Caradoc-Davies G, Menkes D B, Clarkson H O, Mullen P E
Aust N Z J Psychiatry. 1986 Jun;20(2):225-32. doi: 10.3109/00048678609161335.
Studies on the withdrawal of anticholinergics from patients on antipsychotics have produced conflicting results. This 12-week study employed a double-blind crossover design on 39 adult in-patients selected from a total hospital population of 620. The Colombia Scale was used to determine extrapyramidal side effects (EPS). All patients were stabilised prior to the study on benztropine mesylate 2 mg b.i.d., and gradual withdrawal was employed. Benztropine withdrawal produced a significant increase in overall EPS scores. Ten patients (26%) required reinstatement of benztropine while on placebo. Sialorrhoea, rigidity and postural instability were the most prominent changes. Neither age, sex, nor diagnosis were significantly predictive of EPS. Depot medications and doses greater than 1000 mg/day chlorpromazine-equivalent were related to significant EPS increase. The intrinsic anticholinergic properties of the antipsychotics themselves and concomitant medications, such as antidepressants, appeared protective against development of EPS. Most patients on a combination of antipsychotics and anticholinergics can safely be withdrawn from the latter.

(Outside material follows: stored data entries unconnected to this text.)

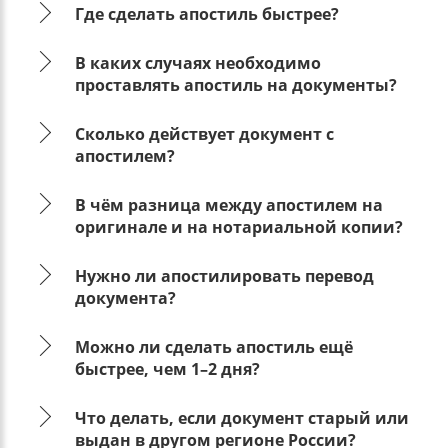
Где сделать апостиль быстрее?
В каких случаях необходимо
проставлять апостиль на документы?
Сколько действует документ с
апостилем?
В чём разница между апостилем на
оригинале и на нотариальной копии?
Нужно ли апостилировать перевод
документа?
Можно ли сделать апостиль ещё
быстрее, чем 1–2 дня?
Что делать, если документ старый или
выдан в другом регионе России?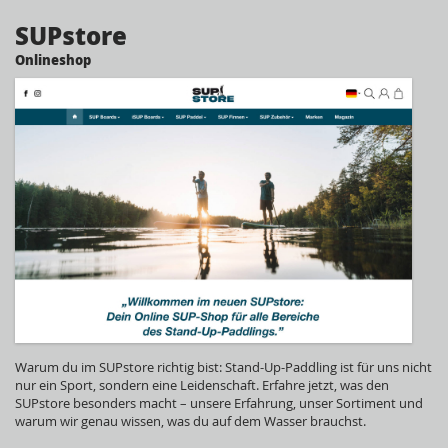
SUPstore
Onlineshop
Warum du im SUPstore richtig bist: Stand-Up-Paddling ist für uns nicht
nur ein Sport, sondern eine Leidenschaft. Erfahre jetzt, was den
SUPstore besonders macht – unsere Erfahrung, unser Sortiment und
warum wir genau wissen, was du auf dem Wasser brauchst.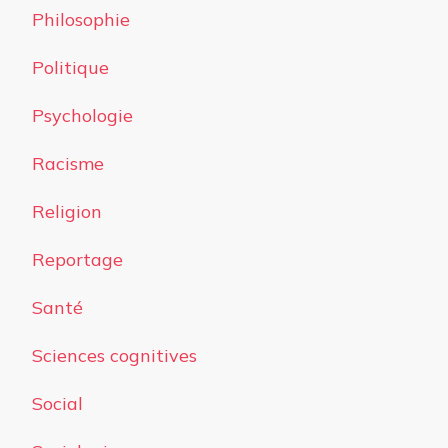
Philosophie
Politique
Psychologie
Racisme
Religion
Reportage
Santé
Sciences cognitives
Social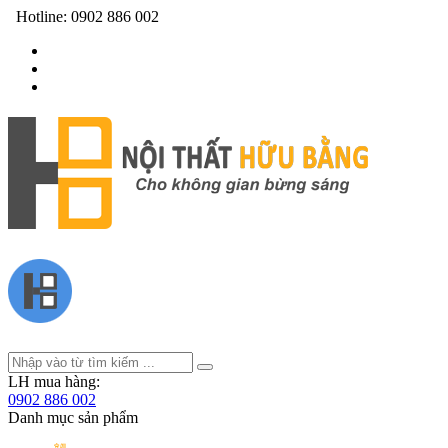
Hotline:
0902 886 002
LH mua hàng:
0902 886 002
Danh mục sản phẩm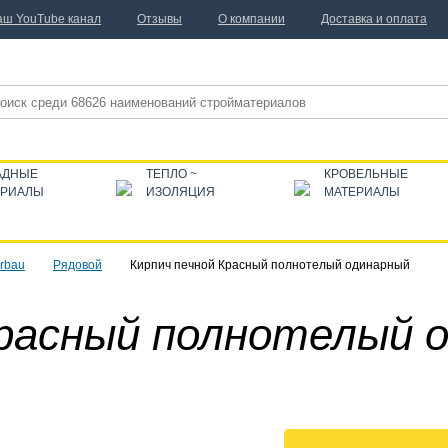
аш YouTube канал
Отзывы
О компании
Доставка и оплата
АДНЫЕ
ТЕПЛО ~
КРОВЕЛЬНЫЕ
ЕРИАЛЫ
ИЗОЛЯЦИЯ
МАТЕРИАЛЫ
rbau
Рядовой
Кирпич печной Красный полнотелый одинарный
Красный полнотелый 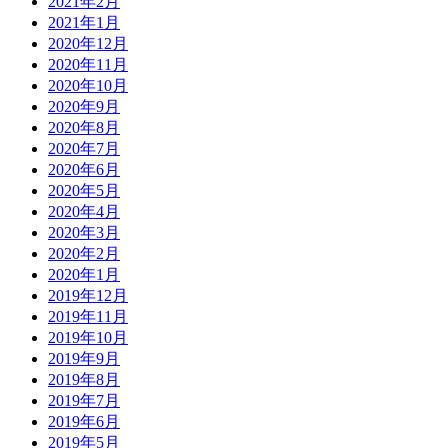
2021年2月
2021年1月
2020年12月
2020年11月
2020年10月
2020年9月
2020年8月
2020年7月
2020年6月
2020年5月
2020年4月
2020年3月
2020年2月
2020年1月
2019年12月
2019年11月
2019年10月
2019年9月
2019年8月
2019年7月
2019年6月
2019年5月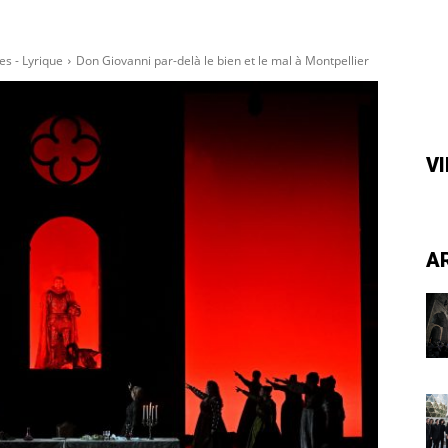
s - Lyrique
Don Giovanni par-delà le bien et le mal à Montpellier
V
A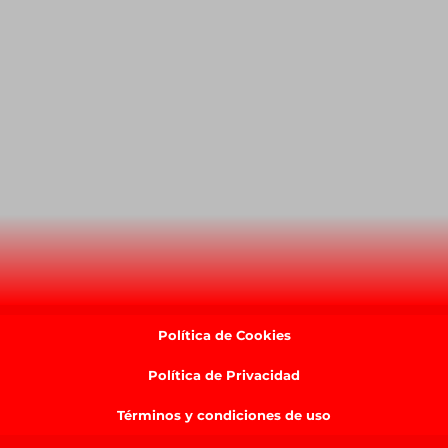
Política de Cookies
Política de Privacidad
Términos y condiciones de uso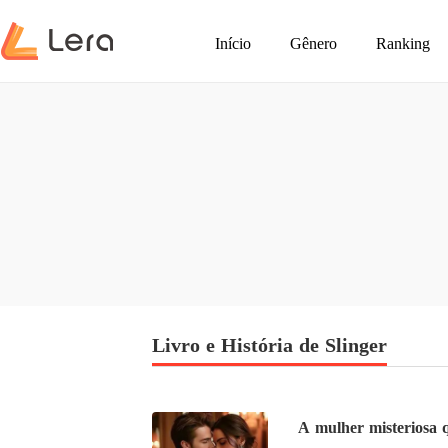
Início
Gênero
Ranking
Livro e História de Slinger
A mulher misteriosa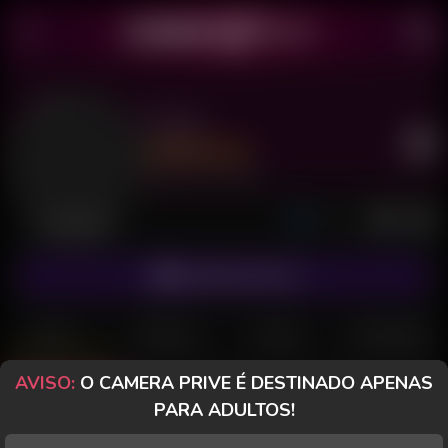
Diego
Último acesso: há 4 horas
Desconectado
ASSINAR FANCLUB
POSTS
FANCLUB
PAGOS
AVALIAÇÕES
AVISO:
O CAMERA PRIVE É DESTINADO APENAS
Posts
(35)
Fotos
(14)
Vídeos
(14)
PARA ADULTOS!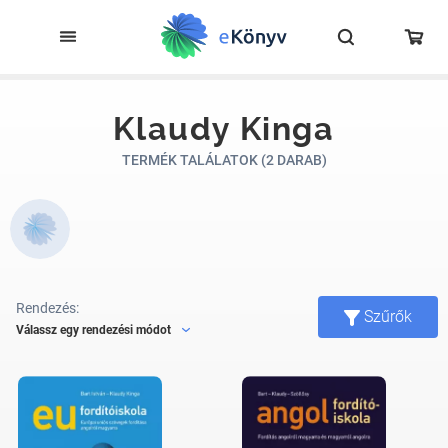
Klaudy Kinga
TERMÉK TALÁLATOK (2 DARAB)
Rendezés:
Szűrők
Válassz egy rendezési módot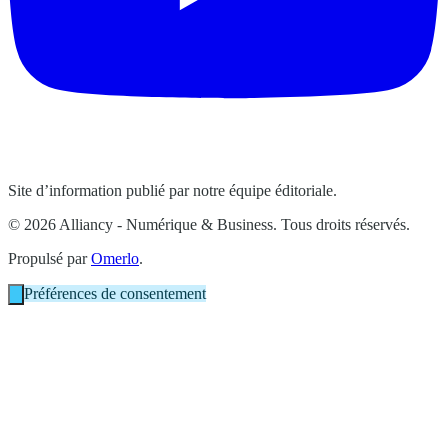
Site d’information publié par notre équipe éditoriale.
© 2026 Alliancy - Numérique & Business. Tous droits réservés.
Propulsé par
Omerlo
.
Préférences de consentement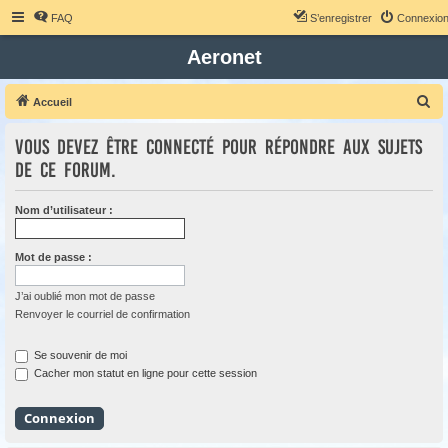
FAQ
S’enregistrer
Connexio
Aeronet
R
Accueil
e
Vous devez être connecté pour répondre aux sujets
c
de ce forum.
h
e
Nom d’utilisateur :
r
c
Mot de passe :
h
e
J’ai oublié mon mot de passe
Renvoyer le courriel de confirmation
r
Se souvenir de moi
Cacher mon statut en ligne pour cette session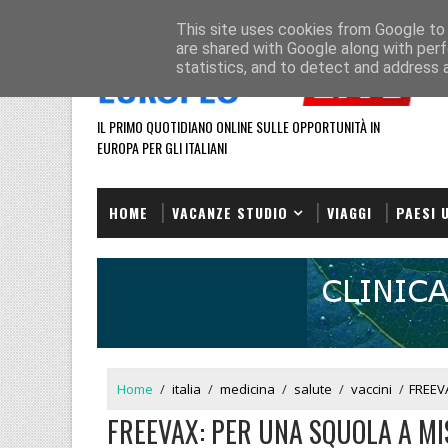
HOME
REDAZIONE
This site uses cookies from Google to d
are shared with Google along with perf
statistics, and to detect and address 
IL PRIMO QUOTIDIANO ONLINE SULLE OPPORTUNITÀ IN
EUROPA PER GLI ITALIANI
HOME
VACANZE STUDIO
VIAGGI
PAESI 
Home
/
italia
/
medicina
/
salute
/
vaccini
/
FREEV
FREEVAX: PER UNA SQUOLA A M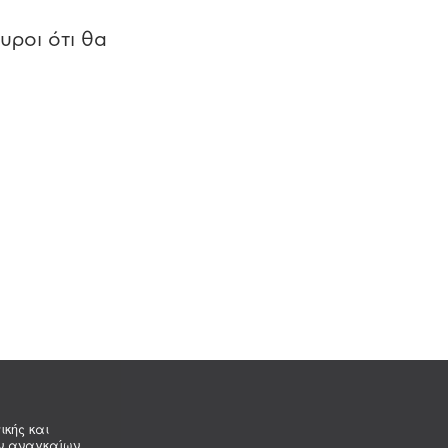
υροι ότι θα
ικής και
ων αναγκαίων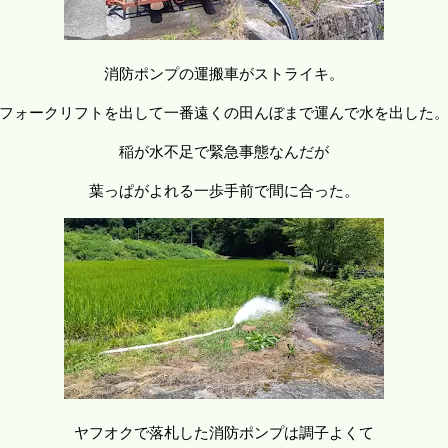
消防ポンプの運搬車がストライキ。
フォークリフトを出して一番遠くの田んぼまで運んで水を出した
稲が水不足で緊急事態なんだが
葉っぱがよれる一歩手前で間に合った。
ヤフオクで落札した消防ポンプは調子よくて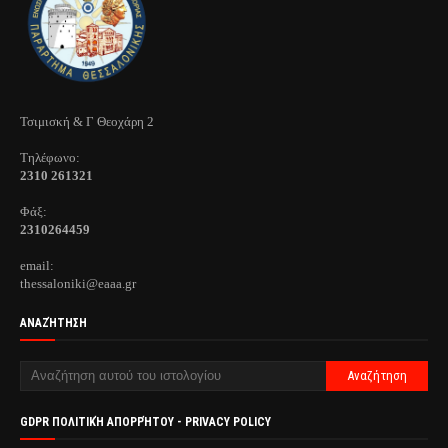
Τσιμισκή & Γ Θεοχάρη 2
Τηλέφωνo:
2310 261321
Φάξ:
2310264459
email:
thessaloniki@eaaa.gr
ΑΝΑΖΉΤΗΣΗ
GDPR ΠΟΛΙΤΙΚΉ ΑΠΟΡΡΉΤΟΥ - PRIVACY POLICY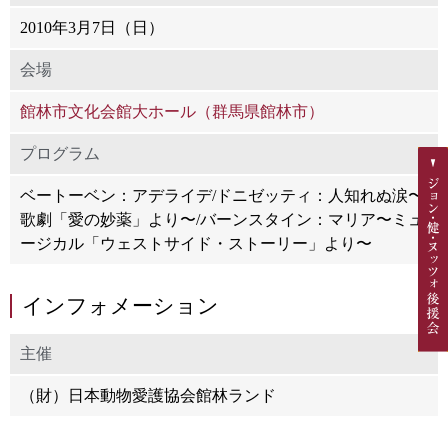
2010年3月7日（日）
会場
館林市文化会館大ホール（群馬県館林市）
プログラム
ベートーベン：アデライデ/ドニゼッティ：人知れぬ涙〜
歌劇「愛の妙薬」より〜/バーンスタイン：マリア〜ミュ
ージカル「ウェストサイド・ストーリー」より〜
インフォメーション
主催
（財）日本動物愛護協会館林ランド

关于从使用抗精神病药物的患者中停用抗胆碱能药物的研究结果相互矛盾。这项为期12周的研究对从620名住院患者中挑选出的39名成年住院患者采用了双盲交叉设计。使用哥伦比亚量表来确定锥体外系副作用(EPS)。在研究前,所有患者均使用甲磺酸苯扎托品2毫克,每日两次进行稳定治疗,并采用逐渐撤药的方法。停用苯扎托品后,总体EPS评分显著增加。10名患者(26%)在服用安慰剂时需要重新使用苯扎托品。流涎、僵硬和姿势不稳是最显著的变化。年龄、性别和诊断均不能显著预测EPS。长效药物以及氯丙嗪等效剂量大于1000毫克/天与EPS显著增加有关。抗精神病药物本身的内在抗胆碱能特性以及抗抑郁药等联合用药似乎对EPS的发展具有保护作用。大多数同时使用抗精神病药物和抗胆碱能药物的患者可以安全地停用后者。